Mexican Senator's Solution To Crime: Arm Citizens

Mexican Senator's Solution To Crime: Arm Citizens

Senator Jorge Luis Preciado's push for wider access to guns has faced resistance in Mexico

Mexico City:  A Mexican senator has a radical and controversial plan to combat rising violence in his country: Let citizens legally arm themselves in their cars and businesses.

Senator Jorge Luis Preciado's push for wider access to guns has faced resistance in a country where drug cartels have wreaked havoc with illegally-obtained assault rifles.

Even his conservative National Action Party has refused to endorse his proposal. Undeterred, Preciado launched last week a national campaign to collect 120,000 signatures, which would force Congress to look at the constitutional amendment.

The lawmaker seeks to seize on Mexicans' anger and frustration at the dismal state of justice in a country where only one percent of crimes are punished, according to an impunity study by University of the Americas Puebla.

Mexico is "a failed state in terms of security. We aren't asking (the authorities) to defend us. We are telling them, 'Let us defend ourselves,'" Preciado told AFP in an interview in the Senate.

While the law allows Mexicans to possess small-caliber weapons at home for protection, Preciado said it only benefits "a very select group, including soldiers, businessmen, politicians."

The only way to legally buy a firearm is at a store in Mexico City overseen by the defense ministry after obtaining a $115 permit. Only 3,075 gun permits have been authorized in recent years.

Preciado's proposal would allow gun possession inside private businesses and vehicles.

In Mexico City, for instance, thieves take advantage of the mega-capital's notorious traffic jams to rob drivers at gunpoint.

"Today in Mexico you can steal, rob and extort with total impunity. The citizen doesn't have the tiniest possibility to defend himself," Preciado said.

- Vigilante justice -
One man took justice into his own hands on Monday. After four armed people robbed a bus near Mexico City, a passenger pulled out a gun and killed them all, according to witnesses. The shooter then left and disappeared.

An editorial in the newspaper El Universal said such recent acts of vigilante justice show that people are fed up with impunity, but it is also "a virtual adoption of the law of the jungle."

Some 1.15 million crimes including homicides, thefts, extortion and rape were reported in Mexico between January and September, up from 1.13 million over the same period last year, according to official figures.

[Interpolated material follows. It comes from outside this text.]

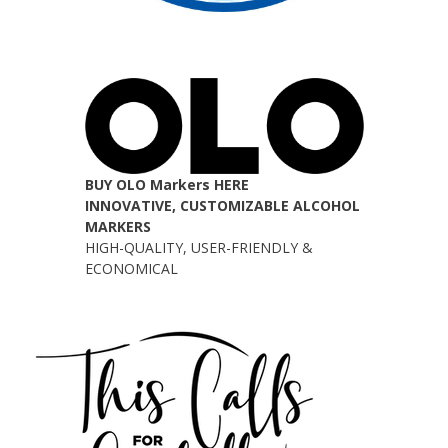
BUY OLO Markers HERE
INNOVATIVE, CUSTOMIZABLE ALCOHOL
MARKERS
HIGH-QUALITY, USER-FRIENDLY &
ECONOMICAL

"How many could have saved their lives if they had a gun permit? How many kidnappings, rapes and robberies could have been avoided?" asked Luciano Segurajauregui, regional director of Mexico Armado, an organization that promotes gun possession.

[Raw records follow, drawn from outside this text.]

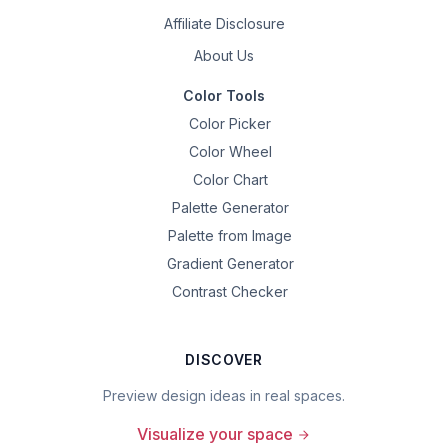
Affiliate Disclosure
About Us
Color Tools
Color Picker
Color Wheel
Color Chart
Palette Generator
Palette from Image
Gradient Generator
Contrast Checker
DISCOVER
Preview design ideas in real spaces.
Visualize your space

Banning people from defending themselves with guns is "the equivalent of prohibiting the use of fire because it burns or the use of water because it drowns," he said.

Raymundo Moreno, a private security entrepreneur, has called for citizens to be allowed to carry high-caliber weapons like the ones used by criminals.

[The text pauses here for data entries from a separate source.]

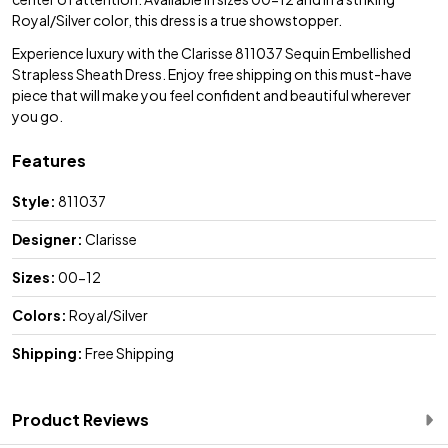
Royal/Silver color, this dress is a true showstopper.
Experience luxury with the Clarisse 811037 Sequin Embellished
Strapless Sheath Dress. Enjoy free shipping on this must-have
piece that will make you feel confident and beautiful wherever
you go.
Features
Style:
811037
Designer:
Clarisse
Sizes:
00-12
Colors:
Royal/Silver
Shipping:
Free Shipping
Product Reviews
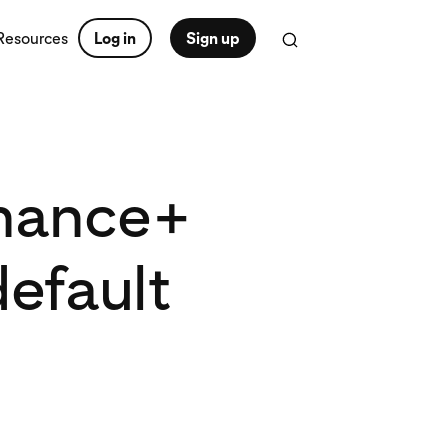
Resources
Log in
Sign up
rmance+
efault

Some 2,000 guns, assault rifles and grenade launchers illegally enter Mexico through the porous US border every day, according to a study commissioned by the lower house of Congress.

- More deaths? -
For Francisco Rivas, director of the National Citizen Observatory, a non-governmental organization that monitors crime, it remains to be seen if Preciado's proposal is actually "a serious proposal or a mere provocation."

"I don't see it as viable," Rivas said.

He criticized Preciado's argument that there is less crime in the United States than Mexico thanks to legal and widespread firearm possession, which deters criminals.

"The United States is a country where people are armed and there are crimes. There are fewer (than in Mexico) because they have a police force capable of resolving problems," Rivas said.

He said Preciado should instead "invest his time in strengthening the security and justice institutions" of Mexico.

If the lawmaker's plan is approved, Rivas warned, there could be "a lot of deaths that we could blame on one person in particular, which is Senator Preciado and all the senators who decide to support his initiative."